Шардик
Шрифт:
Кельдерек похромал назад. Раду одной рукой поддерживал голову мальчика, а другой плескал воду в лицо. Это был бедняга, накануне пораненный Живорезом. Глаза у него были закрыты, и Кельдерек не мог понять, дышит он или нет.
— Вы наступили на него, — сказал Раду. — Прямо по нему прошли. Разве вы не почувствовали?
— Да… нет. Я ничего не соображал, — тупо промямлил Кельдерек.
Шера потрогала лоб мальчика и попыталась запахнуть лохмотья у него на груди.
— Споткнулся и упал, да? — спросила малышка и продолжила нараспев: — У него нет цепи, у него нет цепи, он не пойдет в Сонную лощину… — Она осеклась, заметив приближающегося Геншеда. — Раду, он идет!
Работорговец остановился около мальчика, пихнул его ногой, опустился на одно колено, оттянул верхнее веко и пощупал
Подобно тому как лесной пожар останавливается на берегу реки или рост виноградных усиков прекращается с наступлением холодов, так же и волна сострадания, поднявшаяся в них, ослабла и угасла при виде Геншеда. Работорговец не промолвил ни слова, но одного его присутствия было достаточно, чтобы они, словно под увеличительным стеклом, ясно увидели все свое бессилие, полнейшую свою неспособность помочь несчастному ребенку. Какой толк в жалости, если от нее никому не становится лучше? Геншед заполонил собой весь мир, он повсюду: в собственном их истощении, в этой дикой глуши, где нет еды и пристанища, в сверкающей реке, которую не перейти и не переплыть, в пустынном небе над головой. Работорговец по-прежнему молчал, самым своим присутствием внушая мысль, что они просто впустую тратят последние ничтожные остатки сил на никчемное дело. Когда он щелкнул пальцами, Кельдерек и Раду потупили глаза и вместе с Шерой последовали за мальчиками. И даже не обернулись ни разу, ибо теперь держались одного мнения с Геншедом.

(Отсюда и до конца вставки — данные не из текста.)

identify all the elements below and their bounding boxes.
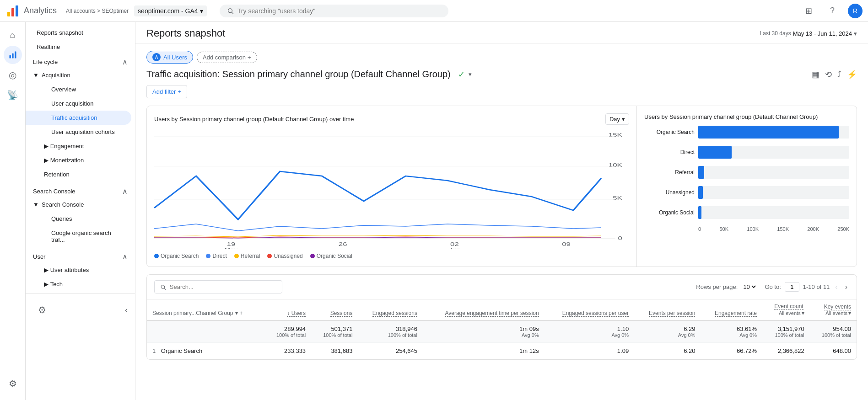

Чуть дальше по берегу Горлан скомандовал привал. Кельдерек и Раду легли среди детей, но никто не задал ни единого вопроса. По возвращении Геншед ополоснул нож в воде, приказал Живорезу следить за порядком, а сам вместе с Горланом ушел вверх по течению. Он вернулся через полчаса и сразу же повел мальчиков вглубь леса.
Ближе к вечеру они начали подниматься по длинному отлогому склону. Лес вокруг становился все реже, и вскоре Кельдерек разглядел между деревьями красное закатное солнце, чей вид почему-то вызвал у него тупое удивление. Поразмыслив, он сообразил, что с момента своего пленения ни разу не видел солнца после полудня. Должно быть, они приближались к северной окраине леса.
На вершине склона Геншед подождал, когда подтянутся последние дети, а потом стал пробираться через густой подлесок. Внезапно он остановился и всмотрелся вперед, защитив глаза ладонью от солнца. Остановившись за ним, Кельдерек и Раду увидели перед собой северную окраину глухой местности, которую пересекли из конца в конец, от берегов Врако до прохода Линшо.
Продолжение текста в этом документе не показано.